A síndrome da fadiga crônica (SFC) é caracterizada por uma fadiga física e mental extrema, que incapacita o indivíduo após esforços mínimos e não se alivia com repouso, persistindo por pelo menos seis meses, embora em crianças considere-se adequado um período de três meses. A condição é acompanhada por uma diminuição acentuada na funcionalidade, frequentemente com dores de cabeça, interrupções no sono, dores musculares ou outras dores e variações no estado de ânimo. Muitas vezes, a SFC inicia-se com sintomas semelhantes aos da gripe ou mononucleose, embora o início possa ser também gradual e oscilante. A fibromialgia juvenil, descrita como um distúrbio médico funcional, assemelha-se aos transtornos de dor somatoforme. Define-se como uma condição crônica de dor de causa desconhecida, destacada por dor musculoesquelética generalizada, problemas de sono, depressão e fadiga, sem sinais objetivos de artrite ou alterações nos exames laboratoriais (GARRALDA & RASK, 2015).
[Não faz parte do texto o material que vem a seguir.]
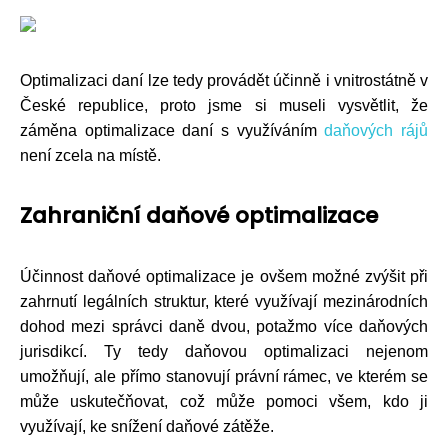
Optimalizaci daní lze tedy provádět účinně i vnitrostátně v
České republice, proto jsme si museli vysvětlit, že
záměna optimalizace daní s využíváním
daňových rájů
není zcela na místě.
Zahraniční daňové optimalizace
Účinnost daňové optimalizace je ovšem možné zvýšit při
zahrnutí legálních struktur, které využívají mezinárodních
dohod mezi správci daně dvou, potažmo více daňových
jurisdikcí. Ty tedy daňovou optimalizaci nejenom
umožňují, ale přímo stanovují právní rámec, ve kterém se
může uskutečňovat, což může pomoci všem, kdo ji
využívají, ke snížení daňové zátěže.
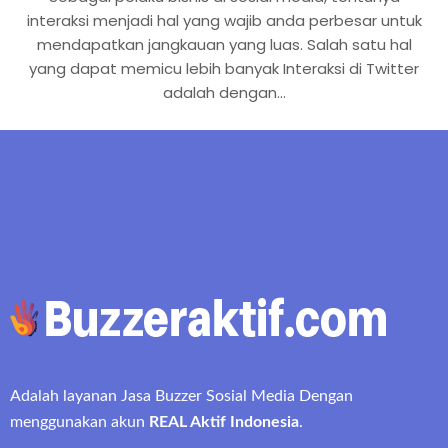
interaksi menjadi hal yang wajib anda perbesar untuk
mendapatkan jangkauan yang luas. Salah satu hal
yang dapat memicu lebih banyak Interaksi di Twitter
adalah dengan…
Adalah layanan Jasa Buzzer Sosial Media Dengan
menggunakan akun
REAL Aktif Indonesia
.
Não raro, as crianças relatam dores de garganta frequentes, acompanhadas por sensibilidade nos gânglios linfáticos, anorexia, náuseas e tonturas. Os transtornos dissociativos e conversivos caracterizam-se pela perda parcial ou total das sensações ou movimentos corporais. Nas crianças, são mais frequentes a perda ou alteração da função motora e as pseudoconvulsões. Outras manifestações podem incluir perda de visão, audição, sensibilidade, consciência, episódios de fuga ou mutismo. Tais sintomas geralmente são provocados por um evento traumático e tendem a se resolver após algumas semanas ou meses. A hipcondria é marcada por uma preocupação constante com o medo de ter uma doença grave. Essa preocupação decorre da interpretação errônea de sensações corporais que são percebidas como indicativos de uma condição médica séria, levando a uma busca contínua por reasseguração médica. Tradicionalmente considerada como tendo início na idade adulta, novas evidências sugerem que as características cognitivas e comportamentais associadas a essa condição também se manifestam em crianças e adolescentes (GARRALDA & RASK, 2015).
FATORES DE RISCO
Os fatores de risco para transtornos somatoformes em jovens abrangem aspectos temperamentais desde a infância e estilos de enfrentamento que influenciam a expressão e o manejo de emoções e estresses. Evidências apontam que características temperamentais como insegurança, internalização, perfeccionismo e consciência, presentes desde o primeiro ano de vida, podem predispor a eventos de somatização mais tarde. Estilos de enfrentamento que internalizam emoções tendem a canalizar o sofrimento emocional através de sintomas físicos, especialmente sob estresse agudo ou padrões crônicos. Outros traços comportamentais relacionados incluem timidez, pessimismo e abordagens passivas ou evasivas, que aumentam o risco de desenvolvimento de sintomas somáticos e de sua perpetuação devido a exigências acadêmicas e familiares, bem como à capacidade subconsciente de escapar dessas pressões assumindo o papel de "doente". Além dos aspectos temperamentais e comportamentais, fatores ambientais e experiências de vida, como adversidades familiares e escolares, também desempenham um papel crucial. Estresse acadêmico, bullying, e experiências domésticas desafiadoras como conflitos ou perdas familiares são associados ao aumento da somatização entre os jovens. Traumas na infância, incluindo abusos e negligências, são particularmente significativos, afetando o eixo hipotálamo-hipófise-adrenal e exacerbando a resposta ao estresse futuro. Estes traumas induzem uma maior consciência corporal e hiperexcitação, o que pode levar a uma dissociação e dificultar a aderência ao tratamento (CASELLA & MORIKAWA, 2021).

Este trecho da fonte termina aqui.